Exploring the MBTA public dataset using DuckDB
To showcase the real-life usefulness of Duckdb (and SQL-adjacent Domain Specific Languages in general) I decided to use the public datasets made available by the Massachusetts Bay Transport Authority (MBTA). I have lived in Boston for a couple of years and wanted to test if my intuition of the busy lines and stations lined up with their data.
There are multiple available (tabular) datasets:
- Ridership by Trip, Route line and stop
- Monthly ridership by month
- Gated station entries
- Passenger surveys
.maxrows 11
INSTALL httpfs;
LOAD httpfs;
CREATE OR REPLACE TABLE monthly_ridership AS (SELECT * FROM read_csv('https://hub.arcgis.com/api/v3/datasets/a2d15ddd86b34867a31cd4b8e0a83932_0/downloads/data?format=csv&spatialRefId=4326&where=1%3D1'));
SELECT column_name, column_type FROM (DESCRIBE monthly_ridership);
┌─────────────────────────────────┬──────────────────────────┐
│ column_name │ column_type │
│ varchar │ varchar │
├─────────────────────────────────┼──────────────────────────┤
│ service_date │ TIMESTAMP WITH TIME ZONE │
│ mode │ VARCHAR │
│ route_or_line │ VARCHAR │
│ total_monthly_weekday_ridership │ BIGINT │
│ average_monthly_weekday_ridersh │ BIGINT │
│ countofdates_weekday │ BIGINT │
│ total_monthly_ridership │ DOUBLE │
│ average_monthly_ridership │ BIGINT │
│ countofdates │ BIGINT │
│ ObjectId │ BIGINT │
├─────────────────────────────────┴──────────────────────────┤
│ 10 rows 2 columns │
└────────────────────────────────────────────────────────────┘
We first loaded the httpfs extension to pull the data directly from their website. I am using a local database but this should also work without writing to a file thanks to the in-memory database capabilities of duckdb.
Then we created a new table monthly_ridership by running a subquery (another valid SQL expression surrounded by parentheses). This will download and save the CSV table into a table in the database (in-memory or into a file that works as a database).
Lastly, we describe the table and I like to filter out other columns that are not informative. I predominantly care about the column names and data types. Here the ones we care about are either total_monthly_weekday_ridership or average_monthly_weekday_ridership alongside route_or_line.
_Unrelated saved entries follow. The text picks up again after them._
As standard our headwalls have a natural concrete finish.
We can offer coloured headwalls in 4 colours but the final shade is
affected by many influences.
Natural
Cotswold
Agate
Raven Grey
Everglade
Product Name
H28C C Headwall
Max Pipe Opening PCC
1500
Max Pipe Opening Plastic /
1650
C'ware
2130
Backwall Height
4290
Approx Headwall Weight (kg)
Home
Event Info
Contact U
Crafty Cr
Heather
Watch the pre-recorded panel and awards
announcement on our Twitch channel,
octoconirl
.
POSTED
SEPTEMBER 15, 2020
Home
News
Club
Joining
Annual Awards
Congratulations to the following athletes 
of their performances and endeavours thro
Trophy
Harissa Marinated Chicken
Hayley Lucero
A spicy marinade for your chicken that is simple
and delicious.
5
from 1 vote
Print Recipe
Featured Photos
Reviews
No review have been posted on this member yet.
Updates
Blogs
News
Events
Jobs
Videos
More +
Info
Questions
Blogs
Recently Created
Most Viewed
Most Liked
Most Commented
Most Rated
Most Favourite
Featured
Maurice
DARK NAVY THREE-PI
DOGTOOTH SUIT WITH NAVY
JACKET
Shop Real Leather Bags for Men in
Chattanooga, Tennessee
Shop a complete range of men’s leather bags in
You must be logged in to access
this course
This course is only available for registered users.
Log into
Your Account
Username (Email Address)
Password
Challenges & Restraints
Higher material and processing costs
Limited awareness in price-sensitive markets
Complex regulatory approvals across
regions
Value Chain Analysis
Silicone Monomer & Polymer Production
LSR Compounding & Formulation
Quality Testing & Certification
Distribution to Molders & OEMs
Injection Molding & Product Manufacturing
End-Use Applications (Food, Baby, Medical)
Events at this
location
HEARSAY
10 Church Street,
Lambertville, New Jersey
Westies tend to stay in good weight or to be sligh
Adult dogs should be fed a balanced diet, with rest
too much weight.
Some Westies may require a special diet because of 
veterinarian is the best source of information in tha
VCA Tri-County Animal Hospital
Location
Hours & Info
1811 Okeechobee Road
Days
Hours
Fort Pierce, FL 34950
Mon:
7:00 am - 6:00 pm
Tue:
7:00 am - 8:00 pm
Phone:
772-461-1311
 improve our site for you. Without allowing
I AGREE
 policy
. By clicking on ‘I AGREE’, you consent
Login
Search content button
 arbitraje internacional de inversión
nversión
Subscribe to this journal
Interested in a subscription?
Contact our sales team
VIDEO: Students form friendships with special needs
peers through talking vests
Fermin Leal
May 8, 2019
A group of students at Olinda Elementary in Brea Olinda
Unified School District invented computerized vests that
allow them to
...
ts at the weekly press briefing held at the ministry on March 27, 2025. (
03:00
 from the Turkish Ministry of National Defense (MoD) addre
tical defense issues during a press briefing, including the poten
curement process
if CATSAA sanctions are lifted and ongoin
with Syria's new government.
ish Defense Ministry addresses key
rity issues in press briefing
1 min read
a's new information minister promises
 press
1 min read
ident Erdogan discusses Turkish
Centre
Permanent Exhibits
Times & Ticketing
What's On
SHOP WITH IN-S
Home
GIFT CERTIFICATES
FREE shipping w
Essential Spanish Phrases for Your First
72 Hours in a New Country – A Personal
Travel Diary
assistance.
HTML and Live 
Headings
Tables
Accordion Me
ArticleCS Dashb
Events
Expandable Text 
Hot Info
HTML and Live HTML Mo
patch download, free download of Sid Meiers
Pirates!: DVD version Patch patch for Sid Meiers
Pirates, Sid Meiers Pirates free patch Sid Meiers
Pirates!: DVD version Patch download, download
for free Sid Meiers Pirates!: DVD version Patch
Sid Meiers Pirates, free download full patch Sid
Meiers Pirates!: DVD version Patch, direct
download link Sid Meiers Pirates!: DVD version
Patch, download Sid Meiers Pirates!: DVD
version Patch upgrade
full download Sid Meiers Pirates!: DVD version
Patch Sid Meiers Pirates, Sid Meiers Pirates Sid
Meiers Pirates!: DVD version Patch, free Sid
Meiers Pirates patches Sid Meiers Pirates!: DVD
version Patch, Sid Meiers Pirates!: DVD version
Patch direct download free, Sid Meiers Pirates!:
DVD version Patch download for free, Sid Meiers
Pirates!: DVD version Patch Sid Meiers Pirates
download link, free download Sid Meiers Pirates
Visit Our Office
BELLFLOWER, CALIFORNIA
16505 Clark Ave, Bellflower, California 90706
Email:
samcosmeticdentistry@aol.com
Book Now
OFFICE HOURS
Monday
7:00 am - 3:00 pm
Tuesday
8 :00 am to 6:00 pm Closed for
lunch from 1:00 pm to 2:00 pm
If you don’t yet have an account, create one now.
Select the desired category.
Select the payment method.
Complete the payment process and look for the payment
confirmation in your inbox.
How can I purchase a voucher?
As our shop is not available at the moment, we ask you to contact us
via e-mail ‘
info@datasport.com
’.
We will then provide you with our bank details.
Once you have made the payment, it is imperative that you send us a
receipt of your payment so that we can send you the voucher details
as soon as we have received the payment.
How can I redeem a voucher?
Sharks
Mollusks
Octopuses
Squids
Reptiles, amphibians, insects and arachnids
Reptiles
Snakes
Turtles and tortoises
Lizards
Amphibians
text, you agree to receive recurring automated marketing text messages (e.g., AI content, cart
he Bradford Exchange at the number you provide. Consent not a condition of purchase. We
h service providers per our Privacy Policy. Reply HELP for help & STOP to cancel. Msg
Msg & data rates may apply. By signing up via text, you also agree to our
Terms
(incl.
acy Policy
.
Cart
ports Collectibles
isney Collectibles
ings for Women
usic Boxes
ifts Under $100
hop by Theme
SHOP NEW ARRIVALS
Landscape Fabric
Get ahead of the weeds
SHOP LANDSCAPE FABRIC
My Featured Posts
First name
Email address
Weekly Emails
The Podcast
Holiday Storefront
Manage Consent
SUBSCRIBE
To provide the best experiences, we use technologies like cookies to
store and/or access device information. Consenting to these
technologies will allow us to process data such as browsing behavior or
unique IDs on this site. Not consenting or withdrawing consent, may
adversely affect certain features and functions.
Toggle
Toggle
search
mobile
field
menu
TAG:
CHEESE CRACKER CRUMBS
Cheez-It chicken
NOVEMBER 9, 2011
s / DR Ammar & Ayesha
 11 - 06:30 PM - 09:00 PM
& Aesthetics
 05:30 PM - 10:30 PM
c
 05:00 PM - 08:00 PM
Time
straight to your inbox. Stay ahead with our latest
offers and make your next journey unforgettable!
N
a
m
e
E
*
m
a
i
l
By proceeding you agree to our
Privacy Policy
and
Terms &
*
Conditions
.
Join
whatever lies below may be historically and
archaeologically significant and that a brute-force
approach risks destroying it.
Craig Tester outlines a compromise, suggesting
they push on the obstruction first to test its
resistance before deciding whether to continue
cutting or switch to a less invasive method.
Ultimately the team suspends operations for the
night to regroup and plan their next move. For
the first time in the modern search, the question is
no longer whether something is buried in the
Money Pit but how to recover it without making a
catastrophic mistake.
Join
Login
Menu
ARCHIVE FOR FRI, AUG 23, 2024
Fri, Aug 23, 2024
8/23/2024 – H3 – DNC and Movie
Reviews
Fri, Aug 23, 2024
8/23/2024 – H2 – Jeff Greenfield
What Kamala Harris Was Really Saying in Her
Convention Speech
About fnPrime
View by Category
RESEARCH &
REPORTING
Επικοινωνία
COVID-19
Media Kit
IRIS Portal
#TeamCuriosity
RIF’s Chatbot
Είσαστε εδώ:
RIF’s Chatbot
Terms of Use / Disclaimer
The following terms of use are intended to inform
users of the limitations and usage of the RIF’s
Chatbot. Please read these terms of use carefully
We will thus group by route or line to see the average ridership per route.
SELECT route_or_line, CAST(MEAN(total_monthly_weekday_ridership) AS INTEGER) AS mean_monthly_weekday_ridership FROM monthly_ridership GROUP BY route_or_line ORDER BY mean_monthly_weekday_ridership DESC;
┌───────────────┬────────────────────────────────┐
│ route_or_line │ mean_monthly_weekday_ridership │
│ varchar │ int32 │
├───────────────┼────────────────────────────────┤
│ Bus │ 7395469 │
│ Red Line │ 5326706 │
│ Orange Line │ 4410355 │
│ Green Line │ 3893135 │
│ Commuter Rail │ 2684943 │
│ Blue Line │ 1392658 │
│ Silver Line │ 724622 │
│ The RIDE │ 138221 │
│ Boat-F1 │ 66248 │
│ Boat-F3 │ 23922 │
│ Boat-F4 │ 19975 │
├───────────────┴────────────────────────────────┤
│ 11 rows 2 columns │
└────────────────────────────────────────────────┘
We can see here all 5 lines of the metro system, in addition to commuter rail, buses, The RIDE (a door-to-door service for folks unable to ride the fixed routes) and several boat routes that cross the Boston Harbour.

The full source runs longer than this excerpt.